O seu efeito é resultante da mistura entre uma substância da casca da ayahuasca com outra substância das folhas da chacruna. Cada uma dessas substâncias isoladas, não tem ação, mas, estando as duas juntas, ocorre uma interação com o sistema da serotonina, produzindo um estado de emoção transcendente e alucinações psicodélicas.

Lírios e Trombeteiras também têm seus impactos sobre o corpo humano: são anticolinérgicos. Contudo não há proibição a seu uso.

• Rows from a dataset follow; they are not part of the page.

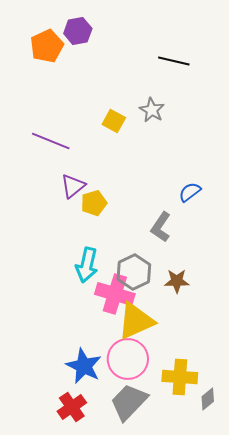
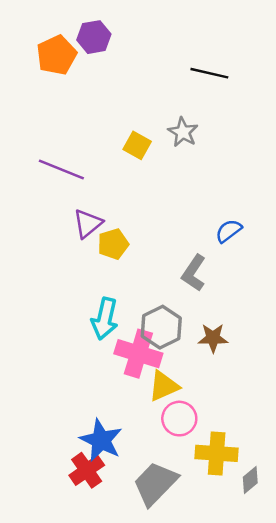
yellow triangle: (136, 321) -> (164, 386), size x0.7
pink circle: (128, 359) -> (179, 419), moved, size x0.7
red cross: (72, 407) -> (87, 470), moved

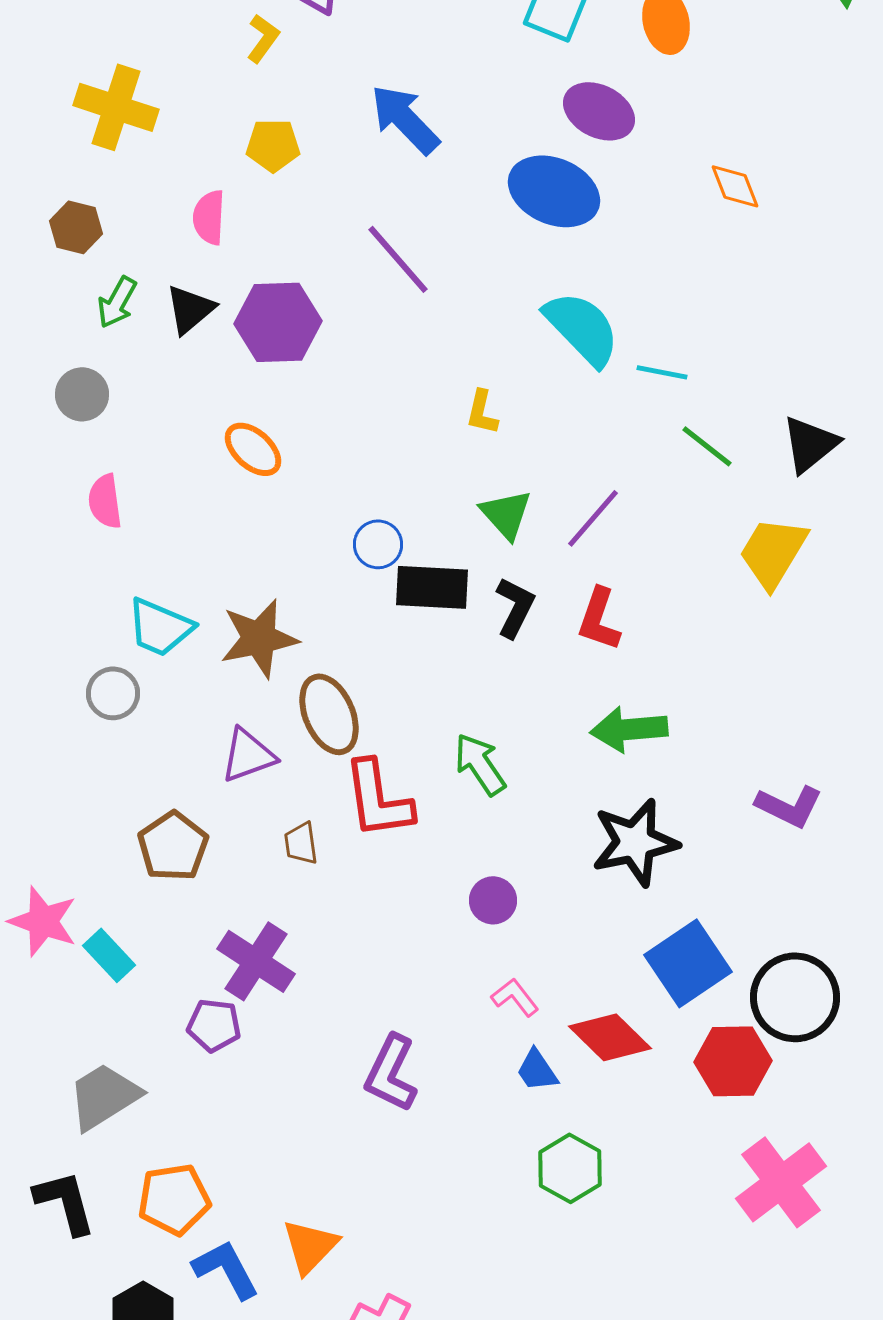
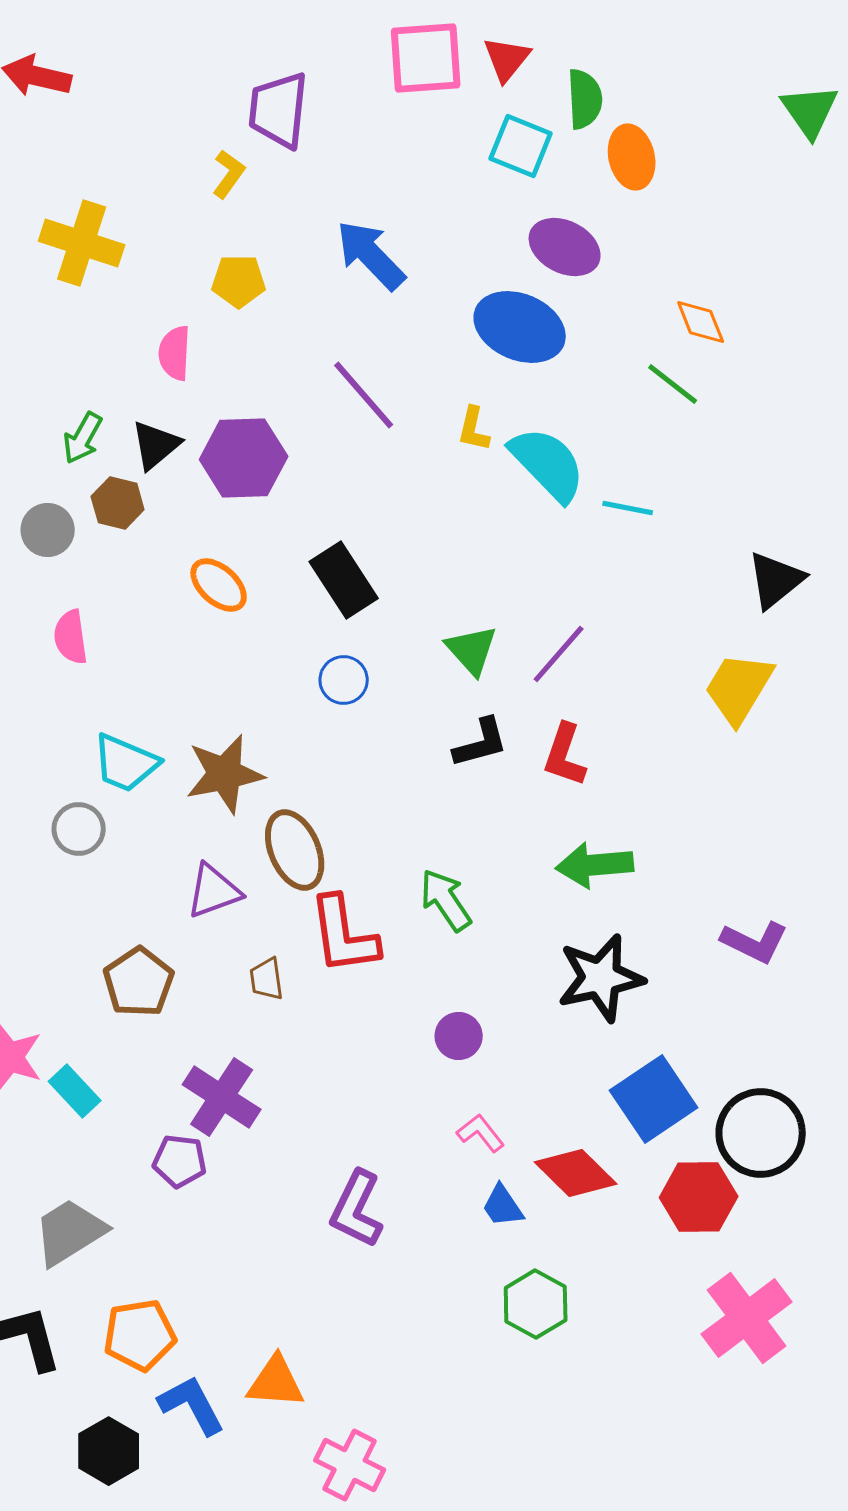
brown hexagon: (76, 227) -> (118, 503), moved
yellow L-shape: (482, 412) -> (474, 429), moved
green line: (707, 446) -> (673, 384), moved
black rectangle: (432, 587) -> (344, 580), moved, turned 54
black L-shape: (515, 607) -> (481, 743), turned 48
orange triangle: (310, 1246) -> (276, 1382), turned 50

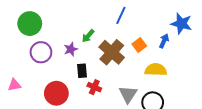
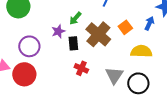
purple circle: (41, 52) -> (29, 46), moved
black rectangle: (82, 71) -> (73, 43), moved
red circle: (56, 93) -> (24, 74), moved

“As drogas anticolinérgicas encontram-se em algumas flores como o lírio, saia branca, trombeta ou trombeteira, e outras, e costumam ser usadas na forma de chás ou infusões. Essas plantas produzem duas substâncias psicoativas, a atropina e a escopulamina, que são responsáveis pelos seus efeitos, mas tais substâncias também podem ser sintetizadas, fazendo parte de alguns medicamentos usados contra o mal de Parkinson ( Artane ®, Akineton ®), também empregados para minorar efeitos colaterais de alguns anti-psicóticos, além de alguns colírios dilatadores de pupila e também medicamentos de uso em gastroenterologia.

As drogas anticolinérgicas atuam impedindo que o neurotransmissor acetilcolina passe a sua mensagem para o receptor do neurônio que deveria recebê-la (diz-se de uma ação antagonista), e por esse motivo produzem alterações que no Sistema Nervoso Central manifestam-se por: desorientação, incoerência, delírio, alucinações, agitação, comportamento violento, sonolência e até coma.”

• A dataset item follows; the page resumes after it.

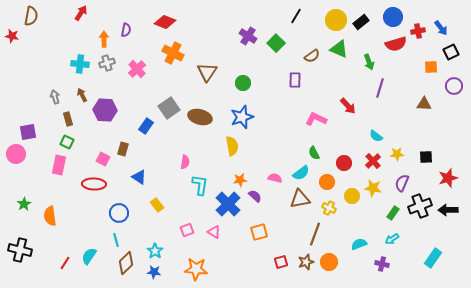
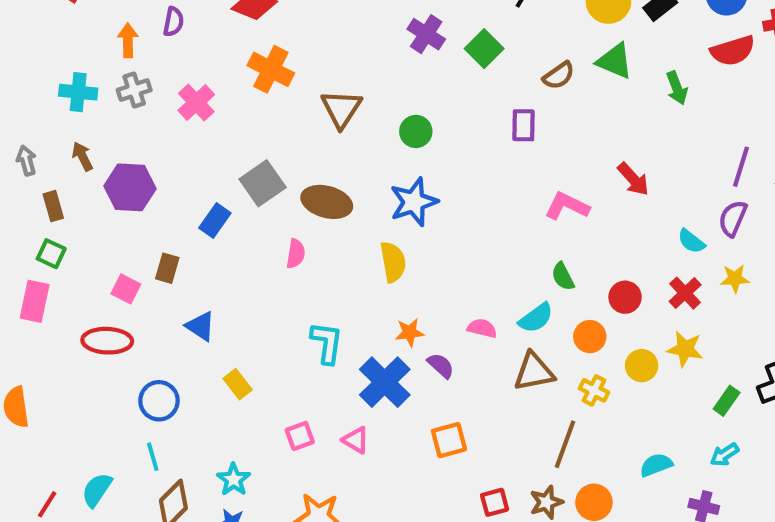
purple line: (380, 88) -> (741, 167), moved
pink semicircle: (185, 162) -> (296, 254), moved
purple semicircle: (402, 183) -> (733, 218), moved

E quanto aos efeitos legais de uma eventual apreensão de um cidadão portando algumas dessas substâncias ilegais ? Vejamos.

·         Colômbia: descriminalizou o porte de até 20 gramas de maconha ou 1 grama de cocaína.
·         Portugal: fim da responsabilização penal para posse e uso.
·         Indonésia: um inferno típico de um país pobre e ignorante ... como sói ser o nosso.
·         Equador: descriminalizou até 10 gramas de maconha ou 2 gramas de cocaína.
·         Uruguai: se for caracterizada posse para uso, não há responsabilização penal. O juiz define, de acordo com a quantidade, exceto maconha até 40 gramas.
·         Argentina: a Suprema Corte definiu nãop ser possível prender um adulto por posse de maconha, mas a polícia continua “a La Brasil”.
·         EUA: pela legislação federal, tanto a posse quanto a venda podem ser passíveis de penas de multa à prisão. Os Estados tendem a legalizar sua posse (para fins recreativos ou medicinais), ou a considerá-la uma infração como o excesso de velocidade.
·         Alemanha: o consumo não é crime, desde que dentro dos limites estaduais.
·         Chile: permitida a posse de até 10 gramas de maconha e seis pés.
·         Bolívia e Venezuela: posse para consumo próprio não é criminalizada.
·         México: permitido o porte de até 5 gramas de maconha, meio grama de cocaína, 50 miligramas de heroína, ou 1 pílula de ecstasy. Se for apreendido após trÊs vezes, deve fazer tratamento.
·         Jamaica: legalizou até 55 gramas de maconha e plantio de até 5 mudas.